If a sample name is supplied then outputs are limited to those for that sample
- Parameters:
project (AnalysisProject) – project to generate output names for
sample_name (str) – sample to limit outputs to
prefix (str) – directory for outputs (defaults to “cellranger_count”)
- Returns:
cellranger count outputs (without leading paths)
- Return type:
tuple
- auto_process_ngs.qc.outputs.cellranger_atac_count_output(project, sample_name=None, prefix='cellranger_count')
Generate list of ‘cellranger-atac count’ outputs
Given an AnalysisProject, the outputs from ‘cellranger-atac count’ will look like:
{PREFIX}/{SAMPLE_n}/outs/summary.csv
{PREFIX}/{SAMPLE_n}/outs/web_summary.html
for each SAMPLE_n in the project.
If a sample name is supplied then outputs are limited to those for that sample
- Parameters:
project (AnalysisProject) – project to generate output names for
sample_name (str) – sample to limit outputs to
prefix (str) – directory for outputs (defaults to “cellranger_count”)
- Returns:
cellranger count outputs (without leading paths)
- Return type:
tuple
- auto_process_ngs.qc.outputs.cellranger_count_output(project, sample_name=None, prefix='cellranger_count')

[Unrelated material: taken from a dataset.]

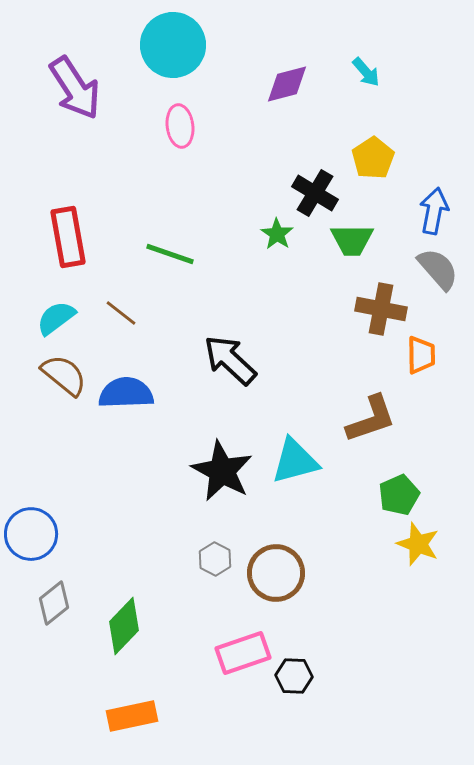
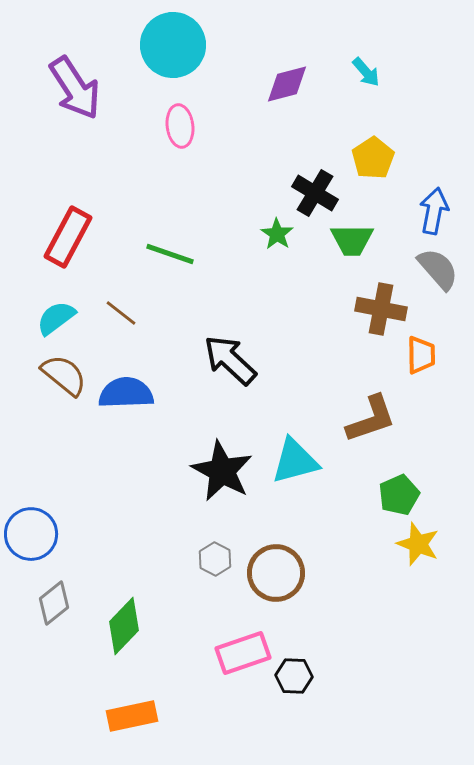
red rectangle: rotated 38 degrees clockwise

Generate list of ‘cellranger count’ outputs
Given an AnalysisProject, the outputs from ‘cellranger count’ will look like:
{PREFIX}/{SAMPLE_n}/outs/metrics_summary.csv
{PREFIX}/{SAMPLE_n}/outs/web_summary.html
for each SAMPLE_n in the project.
If a sample name is supplied then outputs are limited to those for that sample
- Parameters:
project (AnalysisProject) – project to generate output names for
sample_name (str) – sample to limit outputs to
prefix (str) – directory for outputs (defaults to “cellranger_count”)
- Returns:
cellranger count outputs (without leading paths)
- Return type:
tuple
- auto_process_ngs.qc.outputs.cellranger_multi_output(project, config_csv, sample_name=None, prefix='cellranger_multi')

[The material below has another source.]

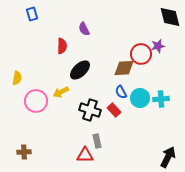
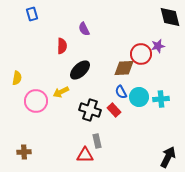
cyan circle: moved 1 px left, 1 px up
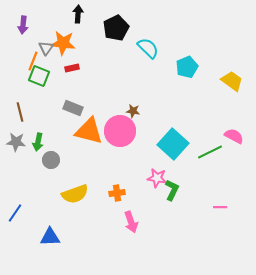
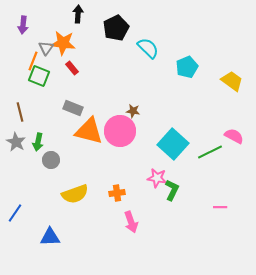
red rectangle: rotated 64 degrees clockwise
gray star: rotated 24 degrees clockwise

Generate list of ‘cellranger multi’ outputs
Given an AnalysisProject, the outputs from ‘cellranger multi’ will look like:
{PREFIX}/outs/multi/multiplexing_analysis/tag_calls_summary.csv
and
{PREFIX}/outs/per_sample_outs/{SAMPLE_n}/metrics_summary.csv
{PREFIX}/outs/per_sample_outs/{SAMPLE_n}/web_summary.html
for each multiplexed SAMPLE_n defined in the config.csv file (nb these are not equivalent to the ‘samples’ defined by the Fastq files in the project).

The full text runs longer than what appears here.